┌─ DATASET EXTRACT

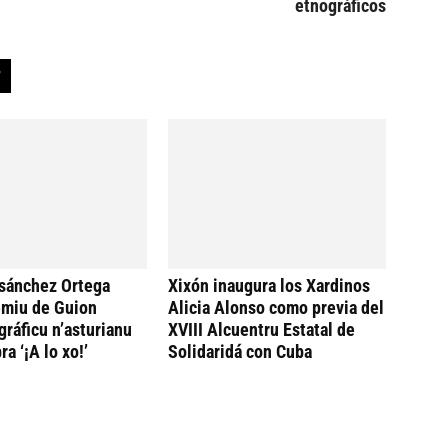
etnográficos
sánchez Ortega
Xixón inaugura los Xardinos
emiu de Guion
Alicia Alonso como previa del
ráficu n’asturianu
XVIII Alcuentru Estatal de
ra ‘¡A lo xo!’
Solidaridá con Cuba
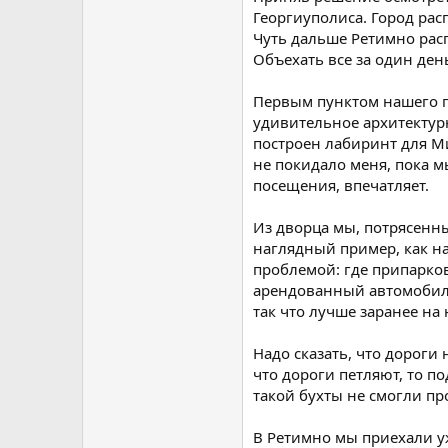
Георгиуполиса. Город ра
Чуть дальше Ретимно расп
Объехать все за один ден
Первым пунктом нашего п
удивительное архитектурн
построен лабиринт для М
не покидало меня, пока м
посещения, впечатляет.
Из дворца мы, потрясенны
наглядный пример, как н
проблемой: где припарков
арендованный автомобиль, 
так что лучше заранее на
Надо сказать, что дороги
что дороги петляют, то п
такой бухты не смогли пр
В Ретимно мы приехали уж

└─
┌─ DATASET EXTRACT

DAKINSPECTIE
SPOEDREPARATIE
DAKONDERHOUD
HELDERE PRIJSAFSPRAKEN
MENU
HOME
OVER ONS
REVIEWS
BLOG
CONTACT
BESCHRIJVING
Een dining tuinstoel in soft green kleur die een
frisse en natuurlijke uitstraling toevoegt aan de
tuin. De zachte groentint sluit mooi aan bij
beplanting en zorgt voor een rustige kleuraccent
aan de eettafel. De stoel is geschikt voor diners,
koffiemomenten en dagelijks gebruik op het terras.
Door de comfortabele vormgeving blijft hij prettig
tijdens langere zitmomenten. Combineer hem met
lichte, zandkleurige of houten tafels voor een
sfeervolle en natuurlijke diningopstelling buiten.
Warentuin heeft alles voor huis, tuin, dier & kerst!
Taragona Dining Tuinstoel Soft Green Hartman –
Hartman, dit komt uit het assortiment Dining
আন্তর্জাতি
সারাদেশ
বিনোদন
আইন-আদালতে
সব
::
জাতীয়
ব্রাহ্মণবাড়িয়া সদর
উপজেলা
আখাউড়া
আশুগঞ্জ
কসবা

└─
┌─ DATASET EXTRACT

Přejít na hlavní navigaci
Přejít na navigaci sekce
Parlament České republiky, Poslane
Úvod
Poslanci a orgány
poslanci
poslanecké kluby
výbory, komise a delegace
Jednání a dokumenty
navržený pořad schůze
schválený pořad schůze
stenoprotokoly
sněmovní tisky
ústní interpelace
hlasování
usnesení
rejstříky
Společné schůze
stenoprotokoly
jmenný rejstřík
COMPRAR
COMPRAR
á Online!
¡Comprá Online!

└─

__EXERCISE BRIEF__:
Sift the material for lines with the string "natuurlijke". Copy each one found.

__OUTPUT OF THE EXERCISE__:
frisse en natuurlijke uitstraling toevoegt aan de
sfeervolle en natuurlijke diningopstelling buiten.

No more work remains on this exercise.